You decided to do it. You decided to take the plunge and give social media a try. Either you made the investment to pay someone else to manage your company’s social media or you’ve been giving it go. Either way, as a business owner you now need to evaluate if last year’s effort was really worth the cost. Did it even move the needle for your business?
Social Media Analytics
“Social Media Analytics refers to the approach of collecting data from social media sites and blogs and evaluating that data to make business decisions. This process goes beyond the usual monitoring or a basic analysis of retweets or “likes” to develop an in-depth idea of the social consumer” (techopedia)
Social media analytics is the best way, currently, to evaluate the performance of your social media networks, see how it moved your business or brand, and identify what worked and what needs to be improved upon the following year.
But how do you do that? How do you take everything that has happened in the last year and review it in a way that makes sense, not only for yourself but for your staff, company, and board members?
The Most Important Social Media Analytics
From the analytics provided by social networks to third-party tools, it’s not surprising that you get overwhelmed by the amount of numbers and graphs out there. However, if you focus on the most important analytics, you will be able to build a foundation to give you a sense of how your social media is performing.
Here is our list of the most important analytics to look at and evaluate when reviewing your social media efforts:
Profiles: The social media networks that your business/brand has active (i.e. Twitter, Facebook, Pinterest, etc.)
Followers: The total number of followers across all of your business/brand’s social media networks at the end of year. (i.e. Twitter: 2,000 + Facebook: 5,000 + Pinterest 500 = 7,500 followers)
Impressions: The total number of times a post showed up in somebody’s news feed/timeline (the number of times people had the potential of seeing a post) across all social media networks for the entire year.
Reach: The total number of people who viewed a post across all social media networks for the entire year.
Post Count: The total number of posts published to all social media networks throughout the entire year.
Engagement: The total number of times people interacted with posts (i.e. liked, commented, shared, reacted, etc.) across all social media networks for the entire year.
Engagement Rate: The level of engagement posts are receiving from your social media following.

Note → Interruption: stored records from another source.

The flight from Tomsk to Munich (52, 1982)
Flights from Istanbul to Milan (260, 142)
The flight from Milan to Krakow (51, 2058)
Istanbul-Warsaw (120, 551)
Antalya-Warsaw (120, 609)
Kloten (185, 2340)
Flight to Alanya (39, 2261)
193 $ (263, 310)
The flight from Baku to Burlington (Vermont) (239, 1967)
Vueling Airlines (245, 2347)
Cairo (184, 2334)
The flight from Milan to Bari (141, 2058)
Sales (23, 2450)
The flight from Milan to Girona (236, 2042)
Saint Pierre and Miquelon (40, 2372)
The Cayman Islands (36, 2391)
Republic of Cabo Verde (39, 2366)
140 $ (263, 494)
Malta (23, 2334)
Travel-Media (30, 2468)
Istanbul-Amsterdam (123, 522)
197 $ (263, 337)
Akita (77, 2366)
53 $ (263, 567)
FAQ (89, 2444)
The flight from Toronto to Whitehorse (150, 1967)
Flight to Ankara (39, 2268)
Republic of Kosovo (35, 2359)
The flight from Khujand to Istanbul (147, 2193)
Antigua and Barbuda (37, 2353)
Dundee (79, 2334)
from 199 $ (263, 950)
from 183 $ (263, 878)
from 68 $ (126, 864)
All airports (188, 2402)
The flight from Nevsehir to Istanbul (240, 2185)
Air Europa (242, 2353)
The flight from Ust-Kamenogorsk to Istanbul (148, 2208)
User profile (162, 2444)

Calculated by:
(Engagement / Followers) / 12 = Average Monthly Engagement Rate
Clicks: The number of times people click on the post, photo, video, or link across all social media networks for the entire year.
Audience Demographic: The followers demographics broken down by gender and age group.
Putting it Together
After you collect the above numbers and begin to review them, ask yourself the following questions:
Did your follower count increase over the year?
Did your impressions and reach increase from the previous year? If this is your first year of social media, does the total number of people that saw your company’s posts seem impressive to you?
Does the post count feel like you consistently posted throughout the year? Or did your efforts fall short?
Were people engaging with your posts?
Is your average monthly engagement rate between or higher than 1%-3.5%?
* 1%-3.5% is an average/good engagement rate
Were people clicking on your content, and heading to your company’s website?
Does the audience demographic fall within your company’s target audience profiles?
Did you reach your goals set at the beginning of the year?
Don’t have a social media goal for the year, and don’t know how to establish one? Read ‘Your No Fail, 5 Steps to Strategic Social Media’.
If you have Google Analytics set up on your website or another website analytics tracking software, you have the ability to gain deeper insight into the performance of your social media. By logging into your website analytics tool and locating traffic acquisition, you can view a breakdown of where your website traffic was originating from. Take a look at the social media category. Here you can see the level of web traffic social media was bringing in as well as which social network brought in the most.